• **Work order**:
The answer must be every line of the records below that holds the word "Cookies".
*** Opening of Provided information ***
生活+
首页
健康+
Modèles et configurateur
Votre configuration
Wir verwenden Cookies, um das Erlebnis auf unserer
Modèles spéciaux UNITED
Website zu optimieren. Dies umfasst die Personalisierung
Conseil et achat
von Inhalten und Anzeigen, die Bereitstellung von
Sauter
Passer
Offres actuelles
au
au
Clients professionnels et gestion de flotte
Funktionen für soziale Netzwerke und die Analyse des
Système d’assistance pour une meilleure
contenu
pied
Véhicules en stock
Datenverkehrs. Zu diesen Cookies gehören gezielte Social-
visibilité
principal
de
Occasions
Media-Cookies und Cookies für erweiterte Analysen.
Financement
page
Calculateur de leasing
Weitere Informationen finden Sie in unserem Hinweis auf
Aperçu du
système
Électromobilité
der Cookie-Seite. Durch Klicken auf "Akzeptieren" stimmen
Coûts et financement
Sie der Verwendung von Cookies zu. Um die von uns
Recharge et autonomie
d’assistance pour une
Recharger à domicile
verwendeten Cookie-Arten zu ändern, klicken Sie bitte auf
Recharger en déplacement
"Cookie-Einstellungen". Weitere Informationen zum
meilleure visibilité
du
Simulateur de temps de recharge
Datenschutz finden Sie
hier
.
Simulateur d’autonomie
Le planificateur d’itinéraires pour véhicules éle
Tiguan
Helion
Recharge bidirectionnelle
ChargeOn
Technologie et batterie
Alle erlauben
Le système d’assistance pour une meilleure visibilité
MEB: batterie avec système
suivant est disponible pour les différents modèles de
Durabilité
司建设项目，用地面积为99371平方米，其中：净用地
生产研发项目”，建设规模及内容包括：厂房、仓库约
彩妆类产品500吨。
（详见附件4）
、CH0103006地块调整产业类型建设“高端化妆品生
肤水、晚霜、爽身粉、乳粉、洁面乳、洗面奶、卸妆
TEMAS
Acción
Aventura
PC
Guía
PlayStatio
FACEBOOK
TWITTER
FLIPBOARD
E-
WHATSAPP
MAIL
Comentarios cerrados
*** Close of Provided information ***
*** Opening of Provided information ***
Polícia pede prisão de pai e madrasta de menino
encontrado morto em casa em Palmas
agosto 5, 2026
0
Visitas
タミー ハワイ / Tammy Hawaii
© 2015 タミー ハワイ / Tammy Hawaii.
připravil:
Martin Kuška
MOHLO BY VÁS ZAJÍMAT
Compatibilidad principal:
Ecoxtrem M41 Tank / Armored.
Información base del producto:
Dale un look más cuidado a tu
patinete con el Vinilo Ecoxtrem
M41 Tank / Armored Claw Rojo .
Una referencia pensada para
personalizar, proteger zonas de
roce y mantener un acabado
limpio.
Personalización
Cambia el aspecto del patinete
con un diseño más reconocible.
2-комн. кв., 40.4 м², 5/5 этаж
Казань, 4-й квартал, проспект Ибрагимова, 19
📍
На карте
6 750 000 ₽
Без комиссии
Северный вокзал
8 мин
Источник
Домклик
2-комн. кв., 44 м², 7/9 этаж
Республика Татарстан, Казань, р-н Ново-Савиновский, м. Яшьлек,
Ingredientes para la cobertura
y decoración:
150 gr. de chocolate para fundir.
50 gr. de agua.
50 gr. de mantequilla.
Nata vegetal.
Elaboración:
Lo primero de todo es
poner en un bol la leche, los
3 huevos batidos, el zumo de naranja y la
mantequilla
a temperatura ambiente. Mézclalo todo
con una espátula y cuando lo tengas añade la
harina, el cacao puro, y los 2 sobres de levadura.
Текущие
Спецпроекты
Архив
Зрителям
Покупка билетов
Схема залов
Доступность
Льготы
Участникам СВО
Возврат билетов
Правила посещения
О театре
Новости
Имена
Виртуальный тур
*** Close of Provided information ***
• **Finished exercise**:
Wir verwenden Cookies, um das Erlebnis auf unserer
Datenverkehrs. Zu diesen Cookies gehören gezielte Social-
Media-Cookies und Cookies für erweiterte Analysen.
Sie der Verwendung von Cookies zu. Um die von uns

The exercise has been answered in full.